▶ _Task instructions_
Word for word, restate the lines of the data below between those holding "À partir de" and "(SMA) will get you the", inclusive; pictures do not belong in the copy.

▶ _Supplied records_

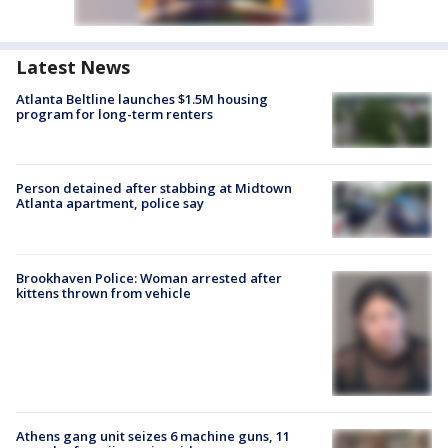
Latest News
Atlanta Beltline launches $1.5M housing
program for long-term renters
Person detained after stabbing at Midtown
Atlanta apartment, police say
Brookhaven Police: Woman arrested after
kittens thrown from vehicle
Athens gang unit seizes 6 machine guns, 11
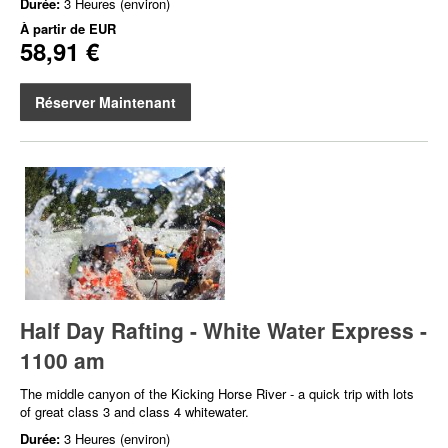
Durée:
3 Heures (environ)
À partir de
EUR
58,91 €
Réserver Maintenant
Half Day Rafting - White Water Express -
1100 am
The middle canyon of the Kicking Horse River - a quick trip with lots
of great class 3 and class 4 whitewater.
Durée:
3 Heures (environ)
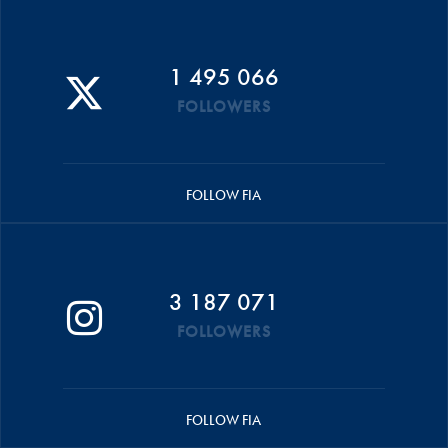
1 495 066
FOLLOWERS
FOLLOW FIA
3 187 071
FOLLOWERS
FOLLOW FIA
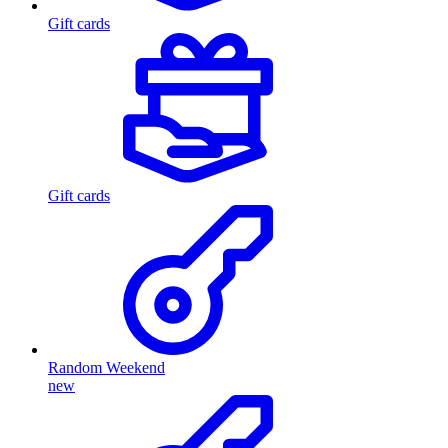
Gift cards
Gift cards
Random Weekend
new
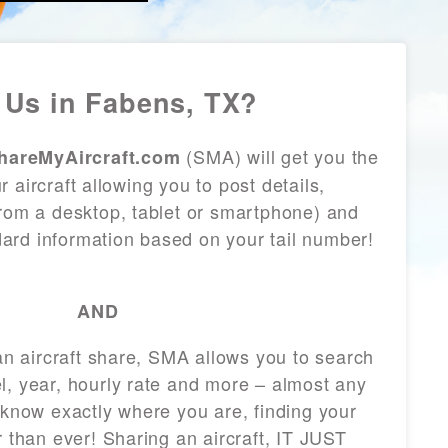
Us in Fabens, TX?
(SMA) will get you the
hareMyAircraft.com
 aircraft allowing you to post details,
from a desktop, tablet or smartphone) and
andard information based on your tail number!
AND
 an aircraft share, SMA allows you to search
l, year, hourly rate and more – almost any
 know exactly where you are, finding your
r than ever! Sharing an aircraft, IT JUST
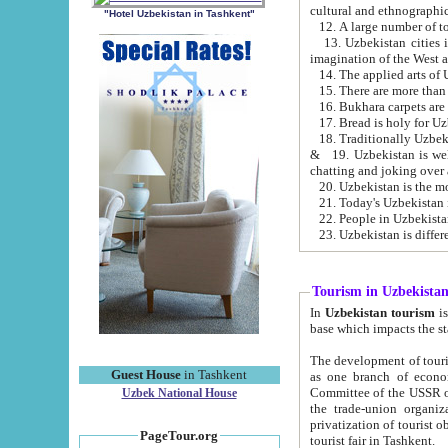
cultural and ethnographic
"Hotel Uzbekistan in Tashkent"
13. Uzbekistan cities including Samark
15. There are more than 
16. Bukhara carpets are
17. Bread is holy for U
& 19. Uzbekistan is well known for
chatting and joking over 
22. People in Uzbekistan
Tourism in Uzbekista
In
Uzbekistan tourism
is regulate
The development of tourism in Uzbe
Guest House
in Tashkent
as one branch of economy on the basis of e
Committee of the USSR on Foreign Tourism, the Bureau of Youth Touris
Uzbek National House
the trade-union organizations, etc. This period covers 1992-1995. Since this moment there started
privatization of tourist objects, constructio
PageTour.org
tourist fair in Tashkent.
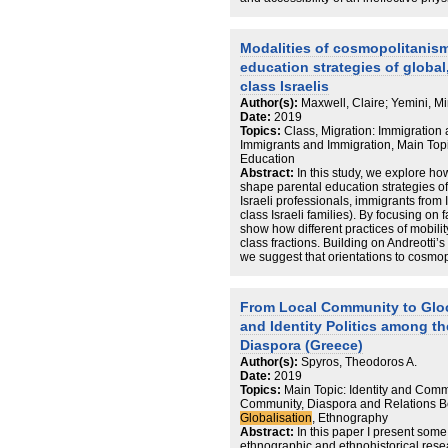
example to examine the process of tran
sphere. This chapter explores the portal
Holocaust Education by analysing the
Modalities of cosmopolitanism
refer to key aspects of digital memory c
education strategies of global
transgenerational dialogue, cultural
website also addresses ‘empty spaces’
class Israelis
incompleteness of cultural memories.
Author(s):
Maxwell, Claire; Yemini, Mi
Date:
2019
Topics:
Class, Migration: Immigration 
Immigrants and Immigration, Main Topi
Education
Abstract:
In this study, we explore how
shape parental education strategies o
Israeli professionals, immigrants from 
class Israeli families). By focusing on 
show how different practices of mobili
class fractions. Building on Andreotti
we suggest that orientations to cosmop
these groups – from tourism (moored m
middle class), to visiting (global middl
conceptualisation, it is possible to u
From Local Community to Gloc
uncertainty that constant mobility gene
and Identity Politics among th
futures, global middle-class parents 
of securing and transmitting advantag
Diaspora (Greece)
Author(s):
Spyros, Theodoros A.
Date:
2019
Topics:
Main Topic: Identity and Commu
Community, Diaspora and Relations B
Globalisation
, Ethnography
Abstract:
In this paper I present some 
ethnographic and ethnohistorical resea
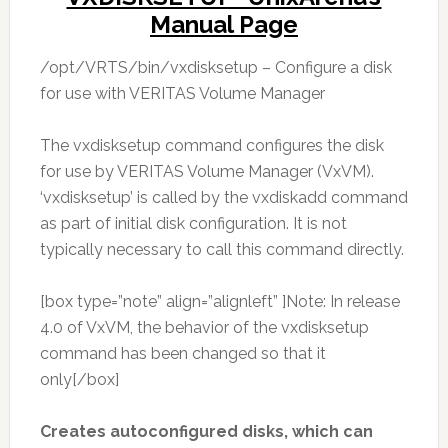
Manual Page
/opt/VRTS/bin/vxdisksetup – Configure a disk
for use with VERITAS Volume Manager
The vxdisksetup command configures the disk
for use by VERITAS Volume Manager (VxVM).
‘vxdisksetup’ is called by the vxdiskadd command
as part of initial disk configuration. It is not
typically necessary to call this command directly.
[box type=”note” align=”alignleft” ]Note: In release
4.0 of VxVM, the behavior of the vxdisksetup
command has been changed so that it
only[/box]
Creates autoconfigured disks, which can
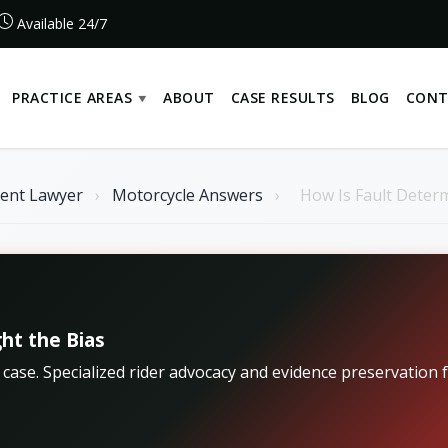
Available 24/7
PRACTICE AREAS
ABOUT
CASE RESULTS
BLOG
CONT
dent Lawyer
›
Motorcycle Answers
›
How Is Fault Determ
ht the Bias
r case. Specialized rider advocacy and evidence preservatio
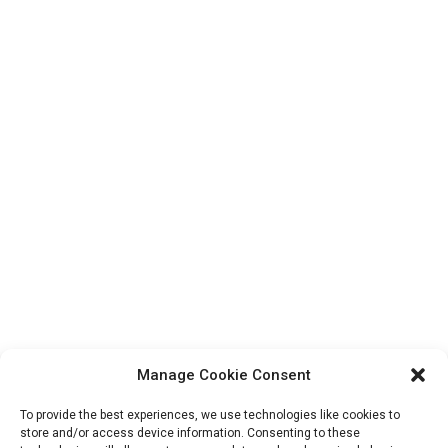
Manage Cookie Consent
To provide the best experiences, we use technologies like cookies to
store and/or access device information. Consenting to these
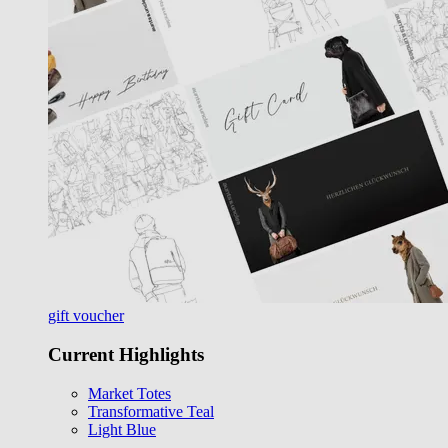
gift voucher
Current Highlights
Market Totes
Transformative Teal
Light Blue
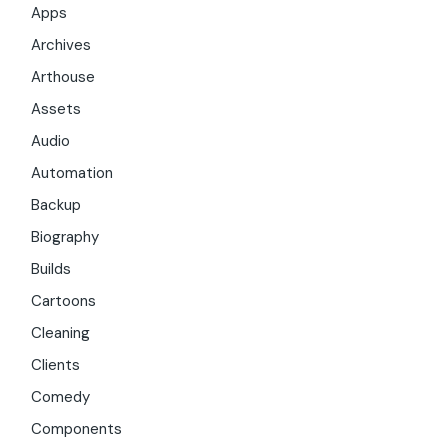
Apps
Archives
Arthouse
Assets
Audio
Automation
Backup
Biography
Builds
Cartoons
Cleaning
Clients
Comedy
Components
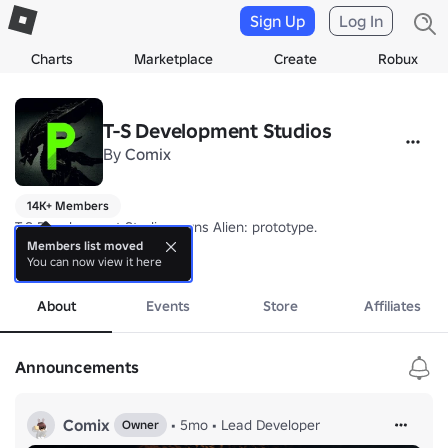
Sign Up
Log In
Charts
Marketplace
Create
Robux
T-S Development Studios
By
Comix
14K+ Members
T-S Development Studios owns Alien: prototype.

Members list moved
You can now view it here
Report bugs and make ban appeals in our community server. (In Socia
more
** I DO NOT CHECK GROUP WALL **
About
Events
Store
Affiliates
Announcements
Comix
•
5mo
•
Lead Developer
Owner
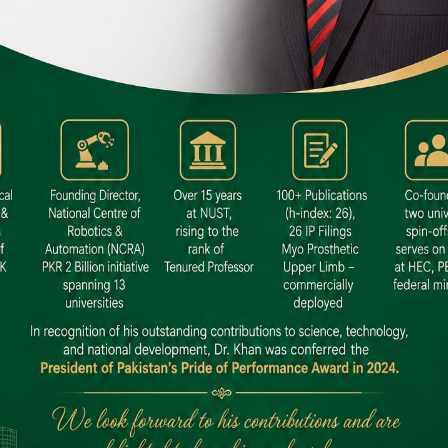
 SITE
niversity North Dental SITE, ST، 2,
North Nazimabad Town, Karachi
: (021) 36648111
nfo@hamdard.edu.pk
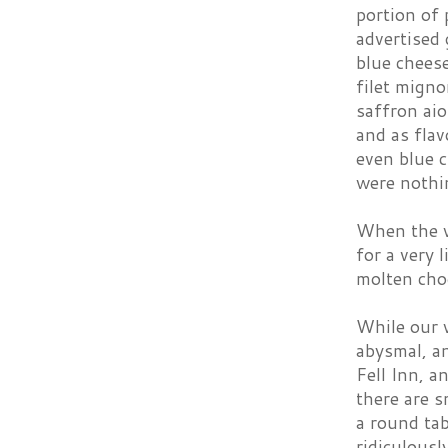
portion of 
advertised 
blue chees
filet migno
saffron ai
and as flav
even blue c
were nothin
When the wa
for a very 
molten choc
While our 
abysmal, an
Fell Inn, a
there are 
a round ta
ridiculousl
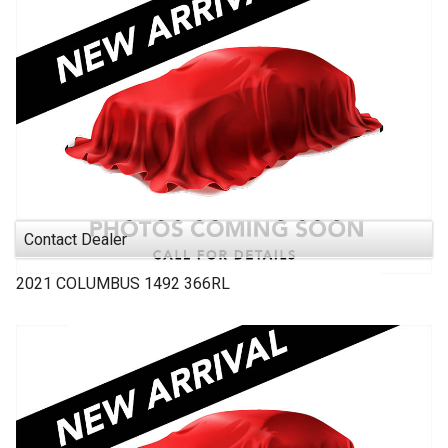
Contact Dealer
2021
COLUMBUS 1492
366RL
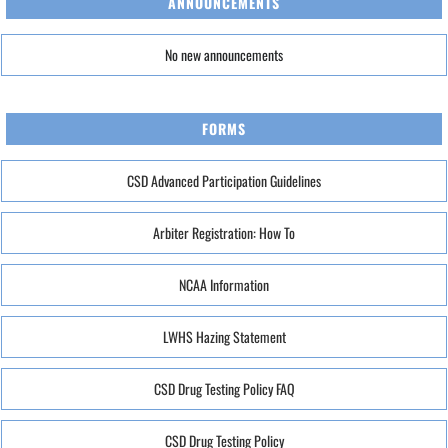
ANNOUNCEMENTS
No new announcements
FORMS
CSD Advanced Participation Guidelines
Arbiter Registration: How To
NCAA Information
LWHS Hazing Statement
CSD Drug Testing Policy FAQ
CSD Drug Testing Policy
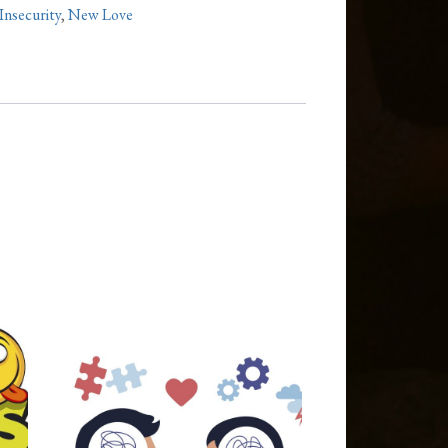
Insecurity
,
New Love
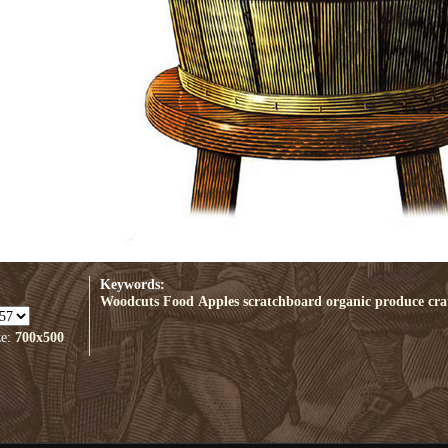
Keywords:
Woodcuts
Food
Apples
scratchboard
organic
produce
cra
ze:
700x500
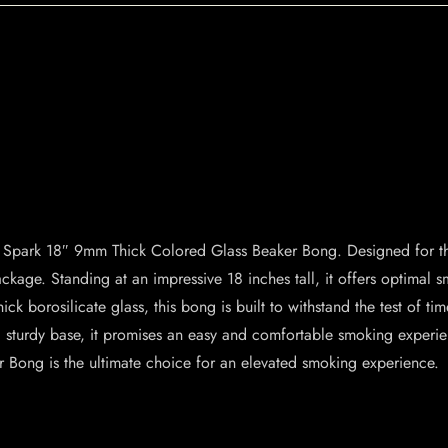
he Spark 18″ 9mm Thick Colored Glass Beaker Bong. Designed for t
 package. Standing at an impressive 18 inches tall, it offers optima
ck borosilicate glass, this bong is built to withstand the test of ti
d sturdy base, it promises an easy and comfortable smoking exper
Bong is the ultimate choice for an elevated smoking experience.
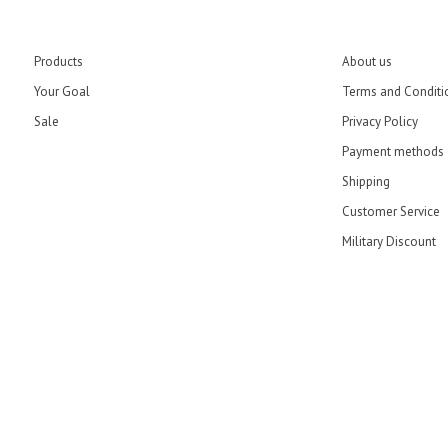
Products
About us
Your Goal
Terms and Conditi
Sale
Privacy Policy
Payment methods
Shipping
Customer Service
Military Discount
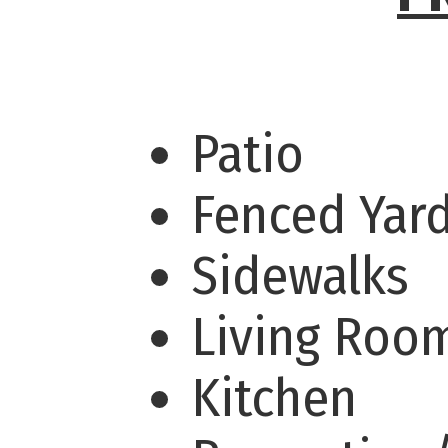
Patio
Fenced Yar
Sidewalks
Living Ro
Kitchen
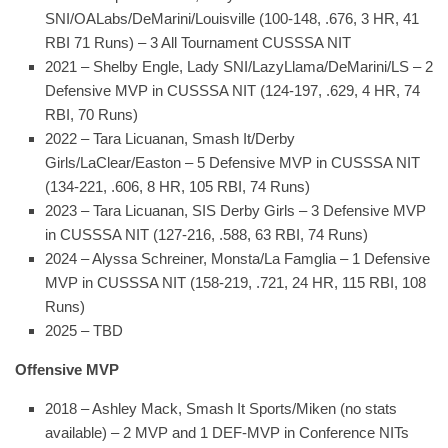
SNI/OALabs/DeMarini/Louisville (100-148, .676, 3 HR, 41
RBI 71 Runs) – 3 All Tournament CUSSSA NIT
2021 – Shelby Engle, Lady SNI/LazyLlama/DeMarini/LS – 2
Defensive MVP in CUSSSA NIT (124-197, .629, 4 HR, 74
RBI, 70 Runs)
2022 – Tara Licuanan, Smash It/Derby
Girls/LaClear/Easton – 5 Defensive MVP in CUSSSA NIT
(134-221, .606, 8 HR, 105 RBI, 74 Runs)
2023 – Tara Licuanan, SIS Derby Girls – 3 Defensive MVP
in CUSSSA NIT (127-216, .588, 63 RBI, 74 Runs)
2024 – Alyssa Schreiner, Monsta/La Famglia – 1 Defensive
MVP in CUSSSA NIT (158-219, .721, 24 HR, 115 RBI, 108
Runs)
2025 – TBD
Offensive MVP
2018 – Ashley Mack, Smash It Sports/Miken (no stats
available) – 2 MVP and 1 DEF-MVP in Conference NITs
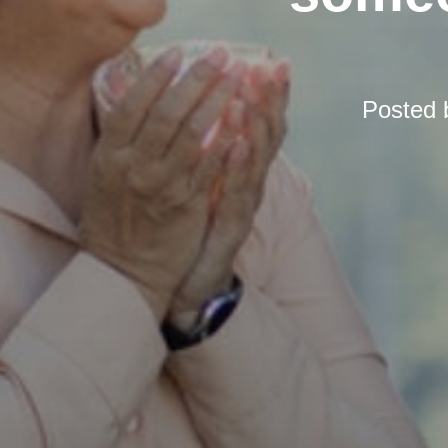
Posted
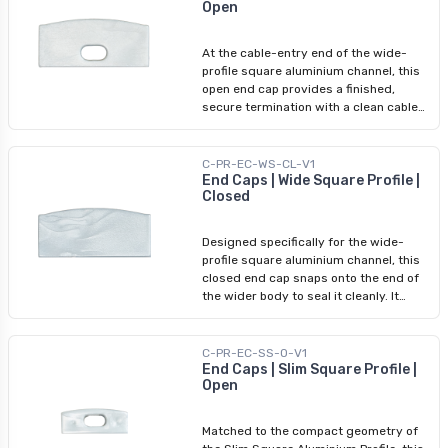
Open
interiors — matching the end cap colour
to the rest of the assembly maintains a
clean, uninterrupted visual line. No
At the cable-entry end of the wide-
adhesive or tools required.
profile square aluminium channel, this
open end cap provides a finished,
secure termination with a clean cable
access opening. It snaps onto the
profile end without tools or adhesive,
protecting the open edge of the wider
C-PR-EC-WS-CL-V1
channel while allowing the cable to exit
End Caps | Wide Square Profile |
Closed
cleanly. Pair with the wide-profile
closed end cap at the sealed end.
Designed specifically for the wide-
profile square aluminium channel, this
closed end cap snaps onto the end of
the wider body to seal it cleanly. It
protects the profile cavity from dust
and debris while completing the visual
finish on the non-wiring end. Standard
C-PR-EC-SS-O-V1
square end caps will not fit this wider
End Caps | Slim Square Profile |
Open
profile. No adhesive required; pair with
a wide-profile open end cap on the
cable-entry side.
Matched to the compact geometry of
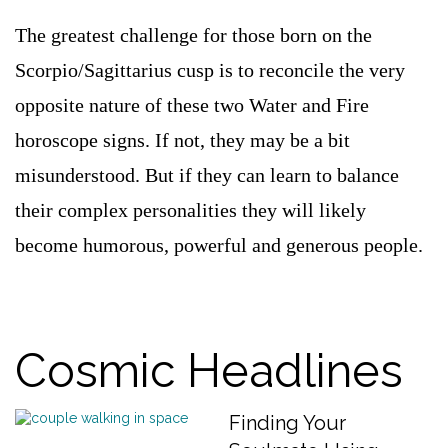
The greatest challenge for those born on the
Scorpio/Sagittarius cusp is to reconcile the very
opposite nature of these two Water and Fire
horoscope signs. If not, they may be a bit
misunderstood. But if they can learn to balance
their complex personalities they will likely
become humorous, powerful and generous people.
Cosmic Headlines
Finding Your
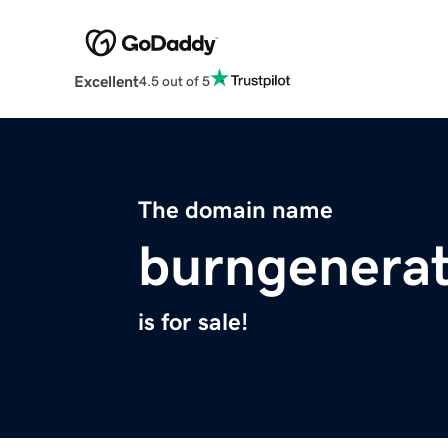
Excellent
4.5 out of 5
The domain name
burngenerat
is for sale!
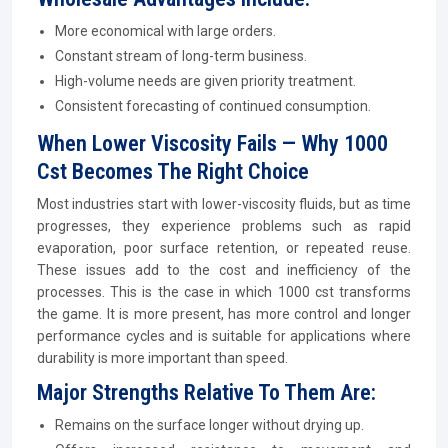
More economical with large orders.
Constant stream of long-term business.
High-volume needs are given priority treatment.
Consistent forecasting of continued consumption.
When Lower Viscosity Fails — Why 1000
Cst Becomes The Right Choice
Most industries start with lower-viscosity fluids, but as time
progresses, they experience problems such as rapid
evaporation, poor surface retention, or repeated reuse.
These issues add to the cost and inefficiency of the
processes. This is the case in which 1000 cst transforms
the game. It is more present, has more control and longer
performance cycles and is suitable for applications where
durability is more important than speed.
Major Strengths Relative To Them Are:
Remains on the surface longer without drying up.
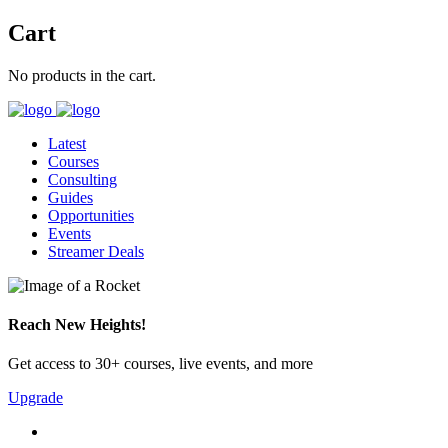
Cart
No products in the cart.
Latest
Courses
Consulting
Guides
Opportunities
Events
Streamer Deals
Reach New Heights!
Get access to 30+ courses, live events, and more
Upgrade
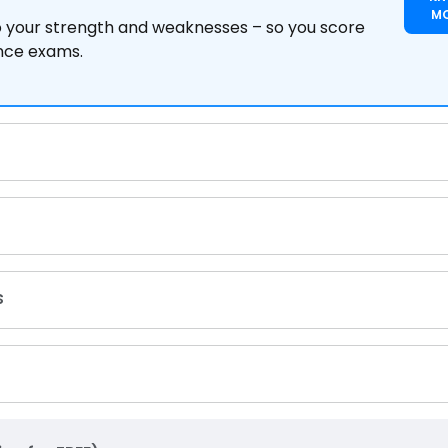
M
to your strength and weaknesses – so you score
ance exams.
s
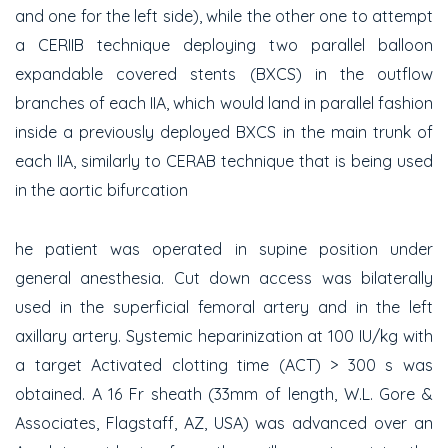
and one for the left side), while the other one to attempt
a CERIIB technique deploying two parallel balloon
expandable covered stents (BXCS) in the outflow
branches of each IIA, which would land in parallel fashion
inside a previously deployed BXCS in the main trunk of
each IIA, similarly to CERAB technique that is being used
in the aortic bifurcation
he patient was operated in supine position under
general anesthesia. Cut down access was bilaterally
used in the superficial femoral artery and in the left
axillary artery. Systemic heparinization at 100 IU/kg with
a target Activated clotting time (ACT) > 300 s was
obtained. A 16 Fr sheath (33mm of length, W.L. Gore &
Associates, Flagstaff, AZ, USA) was advanced over an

▶ _Expected answer_
À partir de
EUR
58,91 €
Réserver Maintenant
Half Day Rafting - White Water Express -
1100 am
The middle canyon of the Kicking Horse River - a quick trip with lots
of great class 3 and class 4 whitewater.
Durée:
3 Heures (environ)
1 495 066
FOLLOWERS
FOLLOW FIA
3 187 071
FOLLOWERS
FOLLOW FIA
Gift cards
Gift cards
Random Weekend
new
Us in Fabens, TX?
(SMA) will get you the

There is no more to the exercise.